The German government estimates that in the east, some one million excess apartments now face the wrecker's ball. That statistic is likely to run even higher in the future, since demographers predict eastern Germany's population will fall from its current 15 million to 11.1 million in 2050.

"It's a new way of thinking, and one that brings all kinds of new challenges with it," Uwe Lummitsch of Renewal Wolfen-Nord, told DW-WORLD. His organization is coordinating the demolition of some 3,800 apartments of the 13,500 in the complex. Plans are to tear down at least 2,200 more over the next several years. He said the organization jokes that they are playing something akin to the computer game "The Sims," but in reverse.

"There you build up an infrastructure. Here, we're having to deconstruct it," he said. "But we're trying to do it in such a way that we limit the impact on the quality of life. We don't want to make it more unappealing to live here."

Plattenbauten
Once desirable living quarters, Soviet-style apartment blocks stand empty across the EastImage: DW

That's a difficult task. While the dismantling of cities and towns aims to achieve stabilization, it can also be the start of a long downward trend. As schools and shops close down due to lack of students and customers -- Wolfen North is closing four of its seven schools -- public transport systems start closing bus and tram lines and new businesses become ever more reluctant to move in.

"It's kind of a vicious circle which is very, very complicated to stop," Reiner Klingholz, director of the Berlin Institute for World Population and Global Development, told DW-WORLD.

Western Germany is not immune to the shrinking city syndrome.

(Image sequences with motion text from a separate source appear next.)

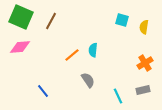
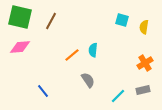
green square: moved 1 px left; rotated 10 degrees counterclockwise
cyan line: rotated 70 degrees clockwise
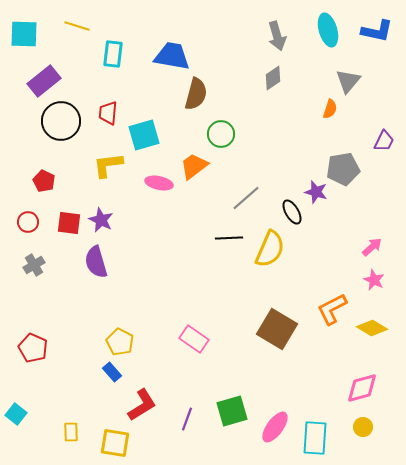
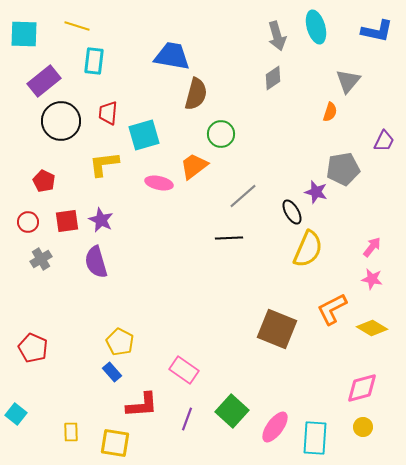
cyan ellipse at (328, 30): moved 12 px left, 3 px up
cyan rectangle at (113, 54): moved 19 px left, 7 px down
orange semicircle at (330, 109): moved 3 px down
yellow L-shape at (108, 165): moved 4 px left, 1 px up
gray line at (246, 198): moved 3 px left, 2 px up
red square at (69, 223): moved 2 px left, 2 px up; rotated 15 degrees counterclockwise
pink arrow at (372, 247): rotated 10 degrees counterclockwise
yellow semicircle at (270, 249): moved 38 px right
gray cross at (34, 265): moved 7 px right, 6 px up
pink star at (374, 280): moved 2 px left, 1 px up; rotated 15 degrees counterclockwise
brown square at (277, 329): rotated 9 degrees counterclockwise
pink rectangle at (194, 339): moved 10 px left, 31 px down
red L-shape at (142, 405): rotated 28 degrees clockwise
green square at (232, 411): rotated 32 degrees counterclockwise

Several regions in the former Ruhr industrial area or the Saarland region are facing the same contracting future.

Expensive solution

For utility companies, the planned dismantling of the east has turned into an expensive headache. While the government and utility companies met in July to talk about who would pay to pull out cable and pipes and reroute them to still-standing apartment blocks -- it costs about €1,000 ($1,200) to disconnect a demolished apartment from services -- it appears that the utility companies and their shareholders will be left with the bill.

"Customers are leaving and we have to make changes to the infrastructure," Thomas Glauer of the Stadtwerke Wolfen, the local utility company, told DW-WORLD. "But that means we're having to spend money on a strategy of declining sales. It's about the worst thing you can do from a business standpoint."

The company, which is privately owned, has given up on making a profit locally and depends on customers it can gain elsewhere in Germany and the European Union for its survival.

Left behind

Those remaining in Wolfen -- many are unemployed or elderly -- watch with resignation as jackhammers and cranes turn the buildings they and their neighbors once called home into piles of rubble, and then into open, somewhat desolate stretches.

In the middle of one large expanse that once held two apartment blocks sits the Ice Pearl, a café that Beatrice Kracht and her husband opened in 1996, when hope for the future still outweighed disappointment and apathy in the region.

Verlassene Plattenbauten
Boarded up and vacated, communities like Wolfen North are disappearingImage: DW

She said that back then, she thought a few buildings might come down for cosmetic reasons. But she never envisioned that the dismantling would take on the magnitude that it has and that her densely built-up community would start disappearing before her eyes.

"If we had known, we never would have invested so much in this place," she said, adding that the café would "probably last one more year, no more."

After that, they'll move on and the lights will go out in another apartment at Wolfen North.